> _YOUR INSTRUCTIONS_
From the data below, retype exactly the lines starting with the one that contains "バインミーに最適なフランスパ" and ending with the one that contains "põhjendusega, et sa", both included.
(Beginning of ENTRIES SHOWN)
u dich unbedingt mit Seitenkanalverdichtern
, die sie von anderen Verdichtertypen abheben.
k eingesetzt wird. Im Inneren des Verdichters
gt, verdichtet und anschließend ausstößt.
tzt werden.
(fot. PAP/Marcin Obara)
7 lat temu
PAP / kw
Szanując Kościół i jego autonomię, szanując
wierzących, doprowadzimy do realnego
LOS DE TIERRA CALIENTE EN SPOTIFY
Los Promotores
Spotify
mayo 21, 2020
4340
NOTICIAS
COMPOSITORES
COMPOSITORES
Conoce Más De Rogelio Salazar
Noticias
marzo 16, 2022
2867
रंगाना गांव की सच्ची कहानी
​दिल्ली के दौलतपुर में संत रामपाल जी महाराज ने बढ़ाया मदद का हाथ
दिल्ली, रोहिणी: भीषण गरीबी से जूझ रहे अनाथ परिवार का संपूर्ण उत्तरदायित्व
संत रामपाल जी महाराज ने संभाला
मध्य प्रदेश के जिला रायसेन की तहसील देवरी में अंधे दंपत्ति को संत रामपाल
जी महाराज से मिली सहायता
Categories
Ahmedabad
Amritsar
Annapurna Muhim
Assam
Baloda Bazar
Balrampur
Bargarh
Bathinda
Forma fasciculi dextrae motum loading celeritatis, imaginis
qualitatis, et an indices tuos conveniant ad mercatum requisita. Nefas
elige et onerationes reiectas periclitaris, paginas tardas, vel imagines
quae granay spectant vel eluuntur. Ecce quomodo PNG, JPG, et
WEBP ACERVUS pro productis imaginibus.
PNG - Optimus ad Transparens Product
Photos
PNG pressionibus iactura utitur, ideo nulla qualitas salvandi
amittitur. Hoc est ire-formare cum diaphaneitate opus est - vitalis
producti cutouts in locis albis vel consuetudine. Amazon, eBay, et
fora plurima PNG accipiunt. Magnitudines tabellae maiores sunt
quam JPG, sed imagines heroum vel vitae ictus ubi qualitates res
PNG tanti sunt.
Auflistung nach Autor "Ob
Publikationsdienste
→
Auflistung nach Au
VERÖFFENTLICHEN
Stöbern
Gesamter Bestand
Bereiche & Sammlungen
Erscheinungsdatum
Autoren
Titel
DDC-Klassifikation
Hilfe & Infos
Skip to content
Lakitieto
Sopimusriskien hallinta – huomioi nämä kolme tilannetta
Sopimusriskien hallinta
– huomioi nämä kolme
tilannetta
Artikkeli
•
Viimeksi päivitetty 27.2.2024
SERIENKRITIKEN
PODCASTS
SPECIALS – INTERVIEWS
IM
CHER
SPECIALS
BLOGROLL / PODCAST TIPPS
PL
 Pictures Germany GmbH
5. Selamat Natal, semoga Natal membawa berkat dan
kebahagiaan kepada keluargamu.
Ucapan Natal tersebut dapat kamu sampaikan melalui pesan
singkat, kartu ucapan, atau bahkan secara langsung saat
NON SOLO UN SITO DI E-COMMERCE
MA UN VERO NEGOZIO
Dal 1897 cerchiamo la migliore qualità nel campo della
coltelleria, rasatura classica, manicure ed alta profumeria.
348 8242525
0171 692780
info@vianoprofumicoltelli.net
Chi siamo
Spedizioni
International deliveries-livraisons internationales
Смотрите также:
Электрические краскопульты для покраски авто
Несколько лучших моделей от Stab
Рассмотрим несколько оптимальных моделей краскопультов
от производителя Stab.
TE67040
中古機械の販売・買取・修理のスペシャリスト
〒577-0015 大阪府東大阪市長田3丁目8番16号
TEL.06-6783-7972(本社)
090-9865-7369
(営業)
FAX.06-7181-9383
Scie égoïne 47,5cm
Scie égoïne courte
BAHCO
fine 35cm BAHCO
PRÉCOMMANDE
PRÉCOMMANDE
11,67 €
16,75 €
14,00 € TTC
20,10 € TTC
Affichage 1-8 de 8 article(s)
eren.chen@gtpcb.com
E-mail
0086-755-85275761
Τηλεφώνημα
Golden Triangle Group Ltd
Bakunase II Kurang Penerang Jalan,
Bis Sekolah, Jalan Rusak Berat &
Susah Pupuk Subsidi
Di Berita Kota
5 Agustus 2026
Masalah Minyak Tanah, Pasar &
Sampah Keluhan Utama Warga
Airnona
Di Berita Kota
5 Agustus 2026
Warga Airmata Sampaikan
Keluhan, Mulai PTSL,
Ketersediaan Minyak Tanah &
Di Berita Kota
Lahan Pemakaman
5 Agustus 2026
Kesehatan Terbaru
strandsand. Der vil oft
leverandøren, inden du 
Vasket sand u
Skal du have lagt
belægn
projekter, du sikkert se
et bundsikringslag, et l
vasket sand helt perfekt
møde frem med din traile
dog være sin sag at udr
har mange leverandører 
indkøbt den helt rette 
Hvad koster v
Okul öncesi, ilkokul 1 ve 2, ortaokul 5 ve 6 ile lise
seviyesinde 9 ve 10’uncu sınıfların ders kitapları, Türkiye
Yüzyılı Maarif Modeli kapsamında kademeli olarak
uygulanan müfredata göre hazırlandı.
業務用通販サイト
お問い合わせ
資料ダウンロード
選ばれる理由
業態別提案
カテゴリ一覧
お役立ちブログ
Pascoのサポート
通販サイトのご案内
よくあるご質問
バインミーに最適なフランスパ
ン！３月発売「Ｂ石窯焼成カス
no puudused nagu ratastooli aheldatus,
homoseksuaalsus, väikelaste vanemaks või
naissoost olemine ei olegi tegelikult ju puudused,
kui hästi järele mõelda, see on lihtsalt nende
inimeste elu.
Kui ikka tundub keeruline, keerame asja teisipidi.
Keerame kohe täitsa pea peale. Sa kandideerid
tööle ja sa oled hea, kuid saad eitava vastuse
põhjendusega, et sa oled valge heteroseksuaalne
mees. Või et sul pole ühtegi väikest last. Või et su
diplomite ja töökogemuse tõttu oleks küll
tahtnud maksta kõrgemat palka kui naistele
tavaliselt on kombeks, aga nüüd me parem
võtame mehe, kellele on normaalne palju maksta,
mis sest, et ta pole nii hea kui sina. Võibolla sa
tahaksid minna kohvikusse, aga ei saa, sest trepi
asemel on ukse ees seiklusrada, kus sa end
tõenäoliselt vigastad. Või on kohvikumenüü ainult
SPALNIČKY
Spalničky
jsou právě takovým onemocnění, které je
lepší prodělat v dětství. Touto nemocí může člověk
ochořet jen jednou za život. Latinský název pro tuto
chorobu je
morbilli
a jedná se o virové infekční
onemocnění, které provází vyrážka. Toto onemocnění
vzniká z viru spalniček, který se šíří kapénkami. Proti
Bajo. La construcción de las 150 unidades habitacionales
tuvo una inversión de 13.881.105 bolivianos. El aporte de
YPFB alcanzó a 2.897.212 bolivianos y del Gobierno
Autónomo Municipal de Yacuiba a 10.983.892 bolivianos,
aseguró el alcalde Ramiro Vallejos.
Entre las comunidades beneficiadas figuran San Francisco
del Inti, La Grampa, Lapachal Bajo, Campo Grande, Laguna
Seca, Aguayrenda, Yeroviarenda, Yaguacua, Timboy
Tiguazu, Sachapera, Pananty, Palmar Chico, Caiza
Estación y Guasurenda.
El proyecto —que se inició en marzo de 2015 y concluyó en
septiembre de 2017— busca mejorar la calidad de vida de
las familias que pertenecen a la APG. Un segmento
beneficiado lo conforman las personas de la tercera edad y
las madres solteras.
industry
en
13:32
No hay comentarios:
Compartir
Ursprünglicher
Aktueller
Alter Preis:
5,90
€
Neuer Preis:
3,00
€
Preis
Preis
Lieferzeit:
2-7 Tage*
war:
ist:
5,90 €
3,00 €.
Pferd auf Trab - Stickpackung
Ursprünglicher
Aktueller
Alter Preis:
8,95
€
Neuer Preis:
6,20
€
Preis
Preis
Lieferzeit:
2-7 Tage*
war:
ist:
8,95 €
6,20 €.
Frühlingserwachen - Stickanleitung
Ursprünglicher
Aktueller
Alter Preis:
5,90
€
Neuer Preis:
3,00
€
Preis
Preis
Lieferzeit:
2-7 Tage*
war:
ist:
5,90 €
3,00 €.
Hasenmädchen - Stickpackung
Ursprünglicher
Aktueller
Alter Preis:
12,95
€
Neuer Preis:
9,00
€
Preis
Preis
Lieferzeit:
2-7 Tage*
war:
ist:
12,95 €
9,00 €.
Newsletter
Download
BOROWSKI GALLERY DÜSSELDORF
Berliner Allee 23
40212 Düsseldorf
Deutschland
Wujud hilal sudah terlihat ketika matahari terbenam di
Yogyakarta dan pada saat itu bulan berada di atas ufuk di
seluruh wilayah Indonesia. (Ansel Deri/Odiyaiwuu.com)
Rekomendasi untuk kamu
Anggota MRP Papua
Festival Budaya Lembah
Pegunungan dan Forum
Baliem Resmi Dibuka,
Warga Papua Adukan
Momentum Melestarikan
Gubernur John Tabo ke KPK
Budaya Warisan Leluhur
(End of ENTRIES SHOWN)
> _WRITTEN SOLUTION_
バインミーに最適なフランスパ
ン！３月発売「Ｂ石窯焼成カス
no puudused nagu ratastooli aheldatus,
homoseksuaalsus, väikelaste vanemaks või
naissoost olemine ei olegi tegelikult ju puudused,
kui hästi järele mõelda, see on lihtsalt nende
inimeste elu.
Kui ikka tundub keeruline, keerame asja teisipidi.
Keerame kohe täitsa pea peale. Sa kandideerid
tööle ja sa oled hea, kuid saad eitava vastuse
põhjendusega, et sa oled valge heteroseksuaalne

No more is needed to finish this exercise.